Segment Start: RECORDS SUPPLIED

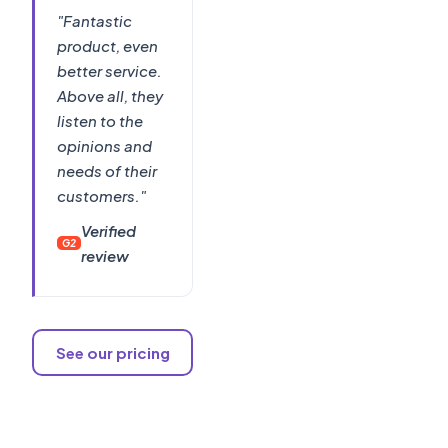
"Fantastic
product, even
better service.
Above all, they
listen to the
opinions and
needs of their
customers."
Verified
G2
review
See our pricing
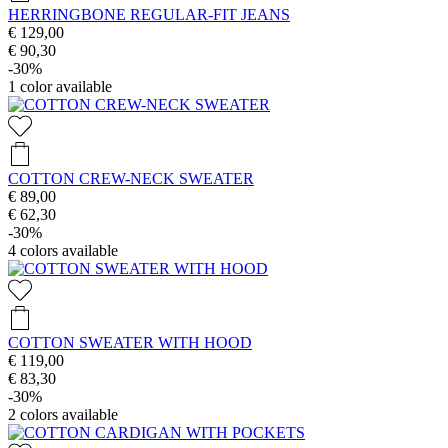
HERRINGBONE REGULAR-FIT JEANS
€ 129,00
€ 90,30
-30%
1
color available
COTTON CREW-NECK SWEATER
€ 89,00
€ 62,30
-30%
4
colors available
COTTON SWEATER WITH HOOD
€ 119,00
€ 83,30
-30%
2
colors available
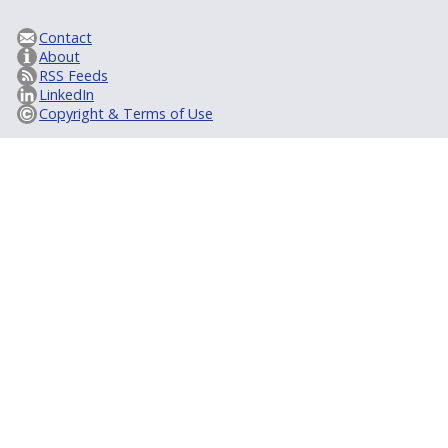
Contact
About
RSS Feeds
LinkedIn
Copyright & Terms of Use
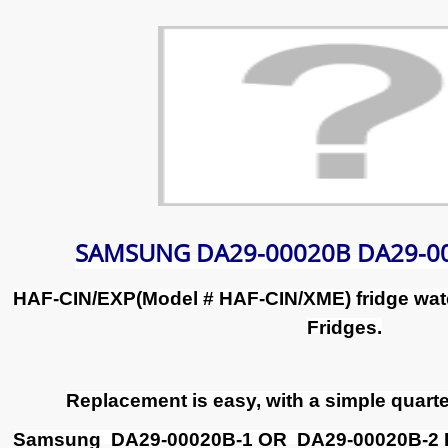
SAMSUNG DA29-00020B DA29-00
HAF-CIN/EXP(Model # HAF-CIN/XME) fridge wate
Fridges.
Replacement is easy, with a simple quarter
Samsung DA29-00020B-1 OR DA29-00020B-2 Filt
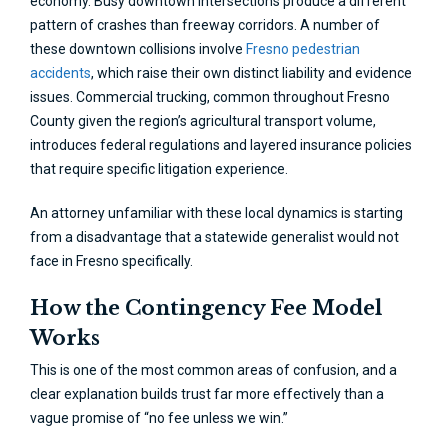
economy. Busy downtown intersections produce a different
pattern of crashes than freeway corridors. A number of
these downtown collisions involve
Fresno pedestrian
accidents
, which raise their own distinct liability and evidence
issues. Commercial trucking, common throughout Fresno
County given the region’s agricultural transport volume,
introduces federal regulations and layered insurance policies
that require specific litigation experience.
An attorney unfamiliar with these local dynamics is starting
from a disadvantage that a statewide generalist would not
face in Fresno specifically.
How the Contingency Fee Model
Works
This is one of the most common areas of confusion, and a
clear explanation builds trust far more effectively than a
vague promise of “no fee unless we win.”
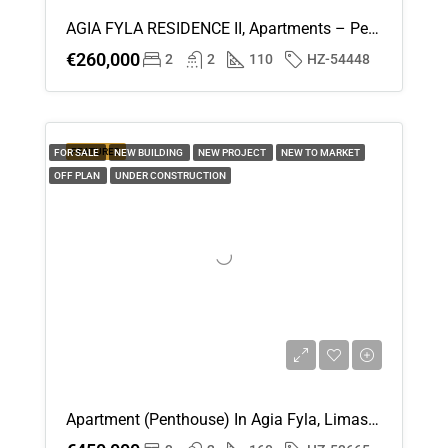
AGIA FYLA RESIDENCE II, Apartments – Penthouses (Flat) In Agia Fyla, Limassol For Sale
€260,000
2
2
110
HZ-54448
FEATURED
FOR SALE
NEW BUILDING
NEW PROJECT
NEW TO MARKET
OFF PLAN
UNDER CONSTRUCTION
Apartment (Penthouse) In Agia Fyla, Limassol For Sale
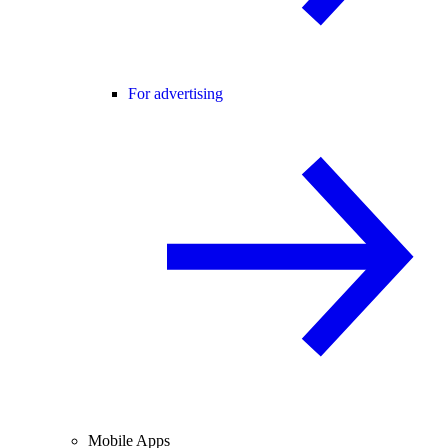
For advertising
Mobile Apps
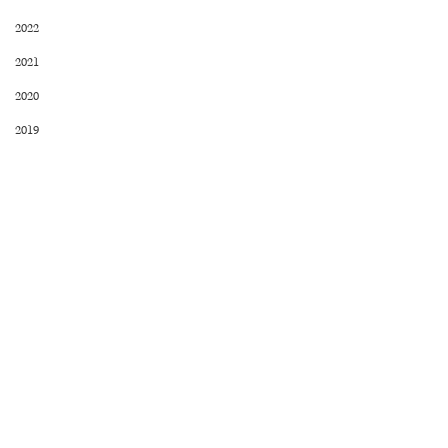
2022
2021
2020
2019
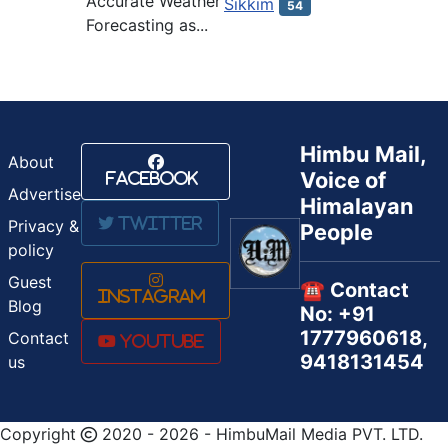
Accurate Weather
Sikkim
54
Forecasting as...
Himbu Mail,
About
Voice of
Facebook
Advertise
Himalayan
Twitter
Privacy &
People
policy
Guest
☎️ Contact
Instagram
Blog
No: +91
1777960618,
Contact
Youtube
9418131454
us
Copyright
2020 - 2026 - HimbuMail Media PVT. LTD.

Segment End: RECORDS SUPPLIED

Each line from the first line of the records through the line containing "An attorney unfamiliar" must be reproduced exactly, with both ends included and all pictures omitted; nothing else belongs in the answer.

__RESULT FOR THIS EXERCISE__.
"Fantastic
product, even
better service.
Above all, they
listen to the
opinions and
needs of their
customers."
Verified
G2
review
See our pricing
HERRINGBONE REGULAR-FIT JEANS
€ 129,00
€ 90,30
-30%
1
color available
COTTON CREW-NECK SWEATER
€ 89,00
€ 62,30
-30%
4
colors available
COTTON SWEATER WITH HOOD
€ 119,00
€ 83,30
-30%
2
colors available
Contact
About
RSS Feeds
LinkedIn
Copyright & Terms of Use
SAMSUNG DA29-00020B DA29-00
HAF-CIN/EXP(Model # HAF-CIN/XME) fridge wate
Fridges.
Replacement is easy, with a simple quarter
Samsung DA29-00020B-1 OR DA29-00020B-2 Filt
economy. Busy downtown intersections produce a different
pattern of crashes than freeway corridors. A number of
these downtown collisions involve
Fresno pedestrian
accidents
, which raise their own distinct liability and evidence
issues. Commercial trucking, common throughout Fresno
County given the region’s agricultural transport volume,
introduces federal regulations and layered insurance policies
that require specific litigation experience.
An attorney unfamiliar with these local dynamics is starting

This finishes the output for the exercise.